Scientific classification
- Kingdom: Animalia
- Phylum: Chordata
- Class: Actinopterygii
- Order: Atheriniformes
- Family: Melanotaeniidae
- Genus: Melanotaenia
- Species: M. eachamensis
- Binomial name: Melanotaenia eachamensis G. R. Allen & N. J. Cross, 1982

= Lake Eacham rainbowfish =

- Authority: G. R. Allen & N. J. Cross, 1982
- Conservation status: EN

Species of fish

The Lake Eacham rainbowfish (Melanotaenia eachamensis) is a species of rainbowfish in the subfamily Melanotaeniidae. It was once believed to be endemic to Yidyam (Lake Eacham), Queensland, Australia, but has since been proven to have a wider range.

==Conservation==
The species was initially thought to be extinct due to predation by native fishes—including the Barred Grunter (Amniataba percoides) and Mouth Almighty (Glossamia aprion)—illegally translocated to Lake Eacham in the 1980s.

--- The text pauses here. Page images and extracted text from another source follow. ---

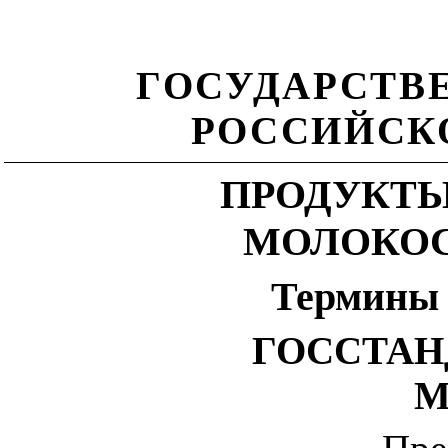
ГОСУДАРСТВ
РОССИЙСК
ПРОДУКТЫ
МОЛОКО
Термины 
ГОССТАН
М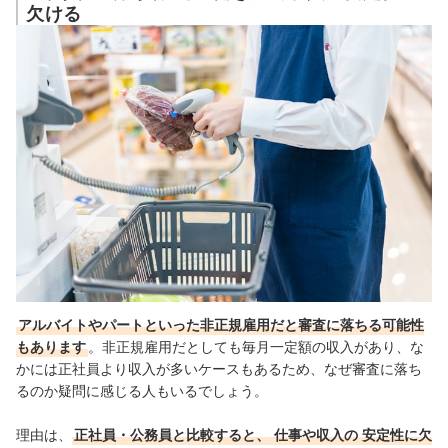
欠ける
アルバイトやパートといった非正規雇用だと審査に落ちる可能性
もあります
。非正規雇用だとしても毎月一定額の収入があり、な
かには正社員より収入が多いケースもあるため、なぜ審査に落ち
るのか疑問に感じる人もいるでしょう。
理由は、
正社員・公務員と比較すると、
仕事や収入の
安定性に欠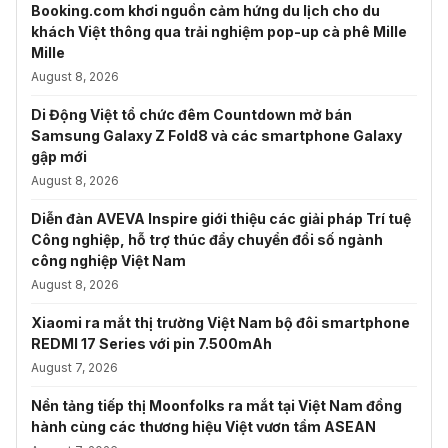
Booking.com khơi nguồn cảm hứng du lịch cho du
khách Việt thông qua trải nghiệm pop-up cà phê Mille
Mille
August 8, 2026
Di Động Việt tổ chức đêm Countdown mở bán
Samsung Galaxy Z Fold8 và các smartphone Galaxy
gập mới
August 8, 2026
Diễn đàn AVEVA Inspire giới thiệu các giải pháp Trí tuệ
Công nghiệp, hỗ trợ thúc đẩy chuyển đổi số ngành
công nghiệp Việt Nam
August 8, 2026
Xiaomi ra mắt thị trường Việt Nam bộ đôi smartphone
REDMI 17 Series với pin 7.500mAh
August 7, 2026
Nền tảng tiếp thị Moonfolks ra mắt tại Việt Nam đồng
hành cùng các thương hiệu Việt vươn tầm ASEAN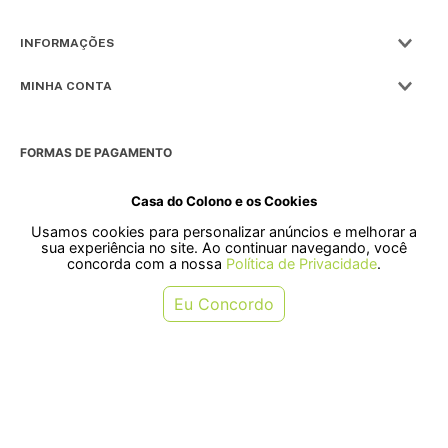
INFORMAÇÕES
MINHA CONTA
FORMAS DE PAGAMENTO
Casa do Colono e os Cookies
Usamos cookies para personalizar anúncios e melhorar a
SELOS
sua experiência no site. Ao continuar navegando, você
concorda com a nossa
Política de Privacidade
.
Rua Pre. Frederico Hardt, 119 - Centro, Indaial - SC, 89080-018
Eu Concordo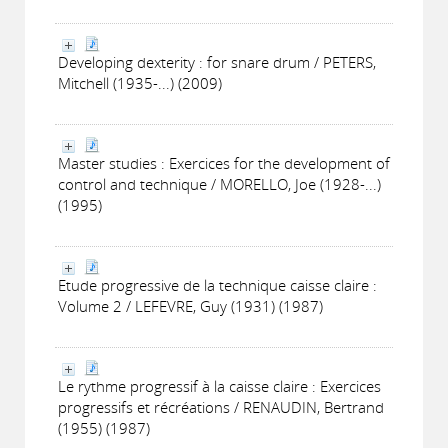
Developing dexterity : for snare drum / PETERS,
Mitchell (1935-...) (2009)
Master studies : Exercices for the development of
control and technique / MORELLO, Joe (1928-...)
(1995)
Etude progressive de la technique caisse claire :
Volume 2 / LEFEVRE, Guy (1931) (1987)
Le rythme progressif à la caisse claire : Exercices
progressifs et récréations / RENAUDIN, Bertrand
(1955) (1987)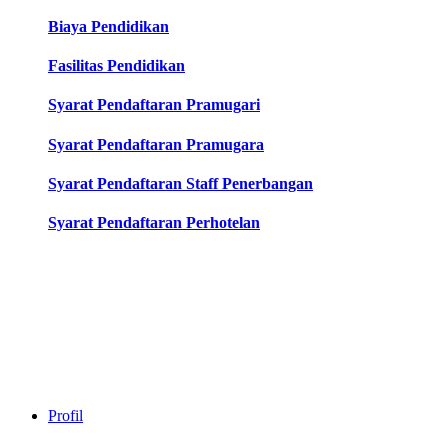
Biaya Pendidikan
Fasilitas Pendidikan
Syarat Pendaftaran Pramugari
Syarat Pendaftaran Pramugara
Syarat Pendaftaran Staff Penerbangan
Syarat Pendaftaran Perhotelan
Profil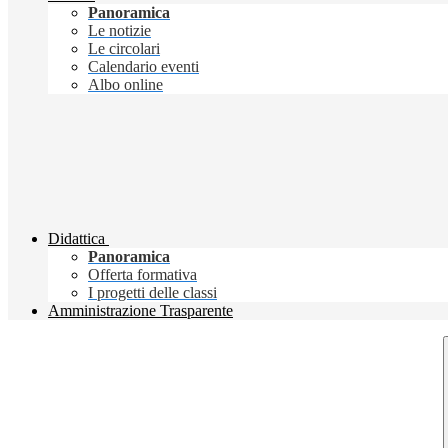
Panoramica
Le notizie
Le circolari
Calendario eventi
Albo online
Didattica
Panoramica
Offerta formativa
I progetti delle classi
Amministrazione Trasparente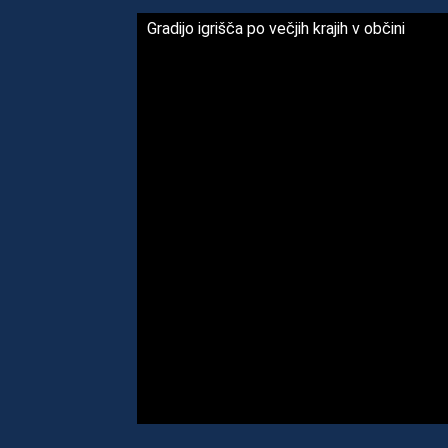
Gradijo igrišča po večjih krajih v občini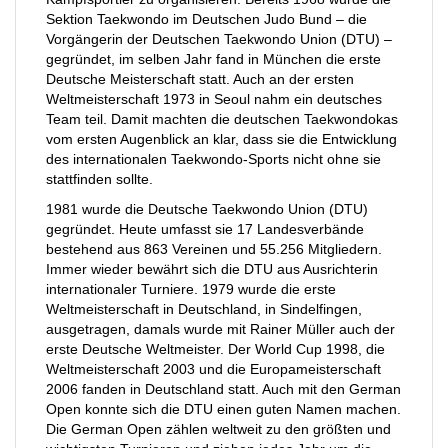
Sektion Taekwondo im Deutschen Judo Bund – die
Vorgängerin der Deutschen Taekwondo Union (DTU) –
gegründet, im selben Jahr fand in München die erste
Deutsche Meisterschaft statt. Auch an der ersten
Weltmeisterschaft 1973 in Seoul nahm ein deutsches
Team teil. Damit machten die deutschen Taekwondokas
vom ersten Augenblick an klar, dass sie die Entwicklung
des internationalen Taekwondo-Sports nicht ohne sie
stattfinden sollte.
1981 wurde die Deutsche Taekwondo Union (DTU)
gegründet. Heute umfasst sie 17 Landesverbände
bestehend aus 863 Vereinen und 55.256 Mitgliedern.
Immer wieder bewährt sich die DTU aus Ausrichterin
internationaler Turniere. 1979 wurde die erste
Weltmeisterschaft in Deutschland, in Sindelfingen,
ausgetragen, damals wurde mit Rainer Müller auch der
erste Deutsche Weltmeister. Der World Cup 1998, die
Weltmeisterschaft 2003 und die Europameisterschaft
2006 fanden in Deutschland statt. Auch mit den German
Open konnte sich die DTU einen guten Namen machen.
Die German Open zählen weltweit zu den größten und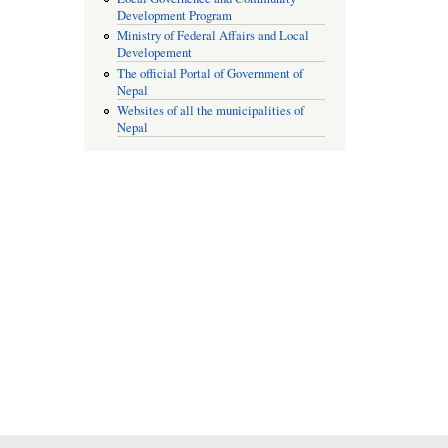
Development Program
Ministry of Federal Affairs and Local
Developement
The official Portal of Government of
Nepal
Websites of all the municipalities of
Nepal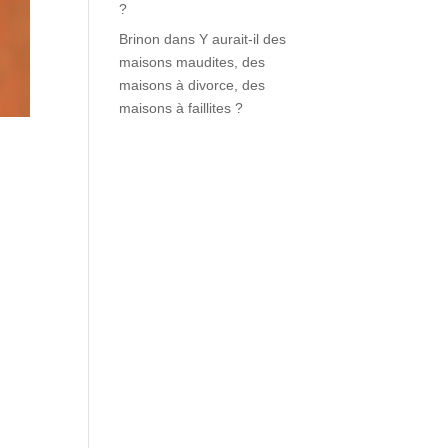
?
Brinon
dans
Y aurait-il des
maisons maudites, des
maisons à divorce, des
maisons à faillites ?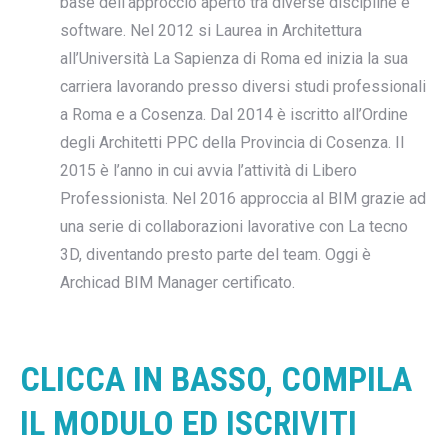
base dell’approccio aperto tra diverse discipline e
software. Nel 2012 si Laurea in Architettura
all’Università La Sapienza di Roma ed inizia la sua
carriera lavorando presso diversi studi professionali
a Roma e a Cosenza. Dal 2014 è iscritto all’Ordine
degli Architetti PPC della Provincia di Cosenza. Il
2015 è l’anno in cui avvia l’attività di Libero
Professionista. Nel 2016 approccia al BIM grazie ad
una serie di collaborazioni lavorative con La tecno
3D, diventando presto parte del team. Oggi è
Archicad BIM Manager certificato.
CLICCA IN BASSO, COMPILA
IL MODULO ED ISCRIVITI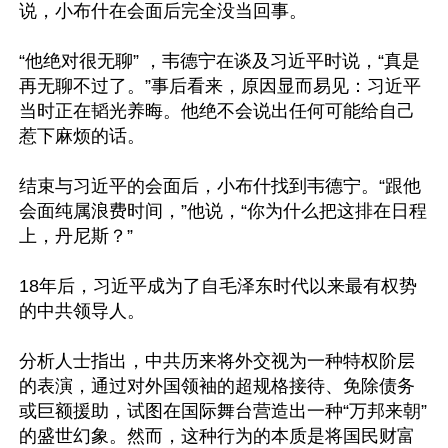
说，小布什在会面后完全没当回事。

“他绝对很无聊” ，韦德宁在谈及习近平时说，“真是
再无聊不过了。”事后看来，原因显而易见：习近平
当时正在韬光养晦。他绝不会说出任何可能给自己
惹下麻烦的话。

结束与习近平的会面后，小布什找到韦德宁。“跟他
会面纯属浪费时间，”他说，“你为什么把这排在日程
上，丹尼斯？”

18年后，习近平成为了自毛泽东时代以来最有权势
的中共领导人。

分析人士指出，中共历来将外交视为一种特权阶层
的表演，通过对外国领袖的超规格接待、免除债务
或巨额援助，试图在国际舞台营造出一种“万邦来朝”
的盛世幻象。然而，这种行为的本质是将国民财富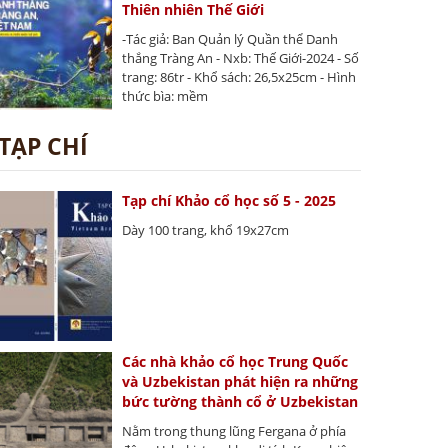
Thiên nhiên Thế Giới
-Tác giả: Ban Quản lý Quần thể Danh
thắng Tràng An - Nxb: Thế Giới-2024 - Số
trang: 86tr - Khổ sách: 26,5x25cm - Hình
thức bìa: mềm
TẠP CHÍ
Tạp chí Khảo cổ học số 5 - 2025
Dày 100 trang, khổ 19x27cm
Các nhà khảo cổ học Trung Quốc
và Uzbekistan phát hiện ra những
bức tường thành cổ ở Uzbekistan
Nằm trong thung lũng Fergana ở phía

The species was rediscovered in private aquarists' collections, and has also been found to have a wider distribution in the Barron and Johnstone River systems.

It is listed as Endangered on the IUCN Red List and on the EPBC Act 1999.

This species inhabits small creeks and crater lakes, congregating along the shallow margins among aquatic vegetation, fallen logs, or branches.